I started this practice in late 2022, after sixteen years inside venture-backed companies. The pattern that kept showing up was the same: founders weren't short on tactics. They were short on the time and the trusted second voice it took to think clearly about the next twelve months.
I joined Hartwell Labs in 2010 as employee #6. We were a four-engineer team building a developer tool nobody had asked for, in a sub-leased corner of a co-working space in DUMBO. By the time I left in 2014, we had two hundred customers, a Series B from Battery, and a clear path to acquisition — which closed eighteen months later. I learned, badly, what it looks like to build a company.

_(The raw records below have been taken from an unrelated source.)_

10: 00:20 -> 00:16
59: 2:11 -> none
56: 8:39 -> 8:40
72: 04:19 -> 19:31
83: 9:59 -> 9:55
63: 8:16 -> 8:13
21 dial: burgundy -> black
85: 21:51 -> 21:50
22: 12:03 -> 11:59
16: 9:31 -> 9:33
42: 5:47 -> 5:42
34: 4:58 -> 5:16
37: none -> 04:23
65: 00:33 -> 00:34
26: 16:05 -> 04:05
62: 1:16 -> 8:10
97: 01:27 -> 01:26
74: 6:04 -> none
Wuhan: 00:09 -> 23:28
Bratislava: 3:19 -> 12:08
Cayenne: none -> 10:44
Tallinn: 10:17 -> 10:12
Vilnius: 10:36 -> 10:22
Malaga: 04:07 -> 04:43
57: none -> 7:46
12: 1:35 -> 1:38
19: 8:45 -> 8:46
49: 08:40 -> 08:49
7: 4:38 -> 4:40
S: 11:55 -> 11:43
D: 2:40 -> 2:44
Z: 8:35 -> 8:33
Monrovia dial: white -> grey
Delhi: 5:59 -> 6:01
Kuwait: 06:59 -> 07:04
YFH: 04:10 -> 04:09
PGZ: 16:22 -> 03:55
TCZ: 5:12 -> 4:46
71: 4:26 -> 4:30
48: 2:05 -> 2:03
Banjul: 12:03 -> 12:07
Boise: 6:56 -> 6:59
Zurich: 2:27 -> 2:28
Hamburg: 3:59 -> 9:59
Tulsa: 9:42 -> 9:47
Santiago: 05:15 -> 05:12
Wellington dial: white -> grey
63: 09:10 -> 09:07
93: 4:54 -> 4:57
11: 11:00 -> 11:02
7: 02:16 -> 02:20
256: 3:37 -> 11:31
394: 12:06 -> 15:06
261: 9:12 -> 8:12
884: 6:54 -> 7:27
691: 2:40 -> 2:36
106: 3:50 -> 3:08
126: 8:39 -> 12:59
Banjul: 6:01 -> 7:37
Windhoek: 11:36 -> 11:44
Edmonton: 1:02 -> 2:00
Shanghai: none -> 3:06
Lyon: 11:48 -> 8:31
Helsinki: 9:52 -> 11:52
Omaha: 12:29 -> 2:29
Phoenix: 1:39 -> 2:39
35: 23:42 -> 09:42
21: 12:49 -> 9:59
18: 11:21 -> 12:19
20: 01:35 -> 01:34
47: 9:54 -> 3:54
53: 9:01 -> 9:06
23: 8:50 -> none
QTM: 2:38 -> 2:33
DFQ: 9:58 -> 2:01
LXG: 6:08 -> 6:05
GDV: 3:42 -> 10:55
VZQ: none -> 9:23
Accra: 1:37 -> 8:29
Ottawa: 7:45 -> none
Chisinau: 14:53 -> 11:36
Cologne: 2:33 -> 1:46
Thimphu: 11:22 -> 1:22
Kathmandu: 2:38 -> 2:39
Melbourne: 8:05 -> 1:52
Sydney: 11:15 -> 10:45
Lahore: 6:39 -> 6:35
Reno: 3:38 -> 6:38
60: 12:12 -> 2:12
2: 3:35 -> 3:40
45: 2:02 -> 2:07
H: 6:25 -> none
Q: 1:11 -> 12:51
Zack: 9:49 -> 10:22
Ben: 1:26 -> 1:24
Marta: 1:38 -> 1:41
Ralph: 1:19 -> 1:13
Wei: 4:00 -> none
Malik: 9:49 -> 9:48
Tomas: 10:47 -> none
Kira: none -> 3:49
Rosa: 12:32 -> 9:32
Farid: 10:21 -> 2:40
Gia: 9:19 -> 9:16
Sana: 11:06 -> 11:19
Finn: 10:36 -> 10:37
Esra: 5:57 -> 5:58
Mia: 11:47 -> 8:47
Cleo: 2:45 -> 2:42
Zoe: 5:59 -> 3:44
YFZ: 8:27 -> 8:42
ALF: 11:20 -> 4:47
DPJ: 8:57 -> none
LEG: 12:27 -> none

I joined Lemma in 2014, in a newly-created head-of-strategy role, when the company was at $4M ARR. I left in 2018, eight months after the IPO, when it was a public company at $180M. Most of what I do now I learned in those four years — running pricing, thinking about positioning, hiring an executive bench, and the un-glamorous infrastructure of a real strategy function.
I ran Beacon Path as CEO from 2018 to 2022 — a vertical-SaaS company in the property-management space. We grew it from $2M to $14M ARR, raised a Series B, and were acquired by a strategic in 2022. I am the rare consultant who has been a founder/CEO of a venture-backed company. It changes how you see the work.
I started the independent practice in late 2022, with three principles I've kept since: I work with three founders at a time, never more. I work in cash, never equity (with the rare exception of a small advisory share at the end of a fractional year). And I write a memo at the end of every engagement, even the 90-minute ones, because the writing is where the work actually happens.
Three years in, the practice has done thirty-four engagements, mostly between Series A and B, mostly in fintech, devtools, and vertical SaaS. About 72% of clients re-engage in twelve months. Of the ones that don't, several have written me to say it's because they don't need to — which is the version of success I'm most proud of.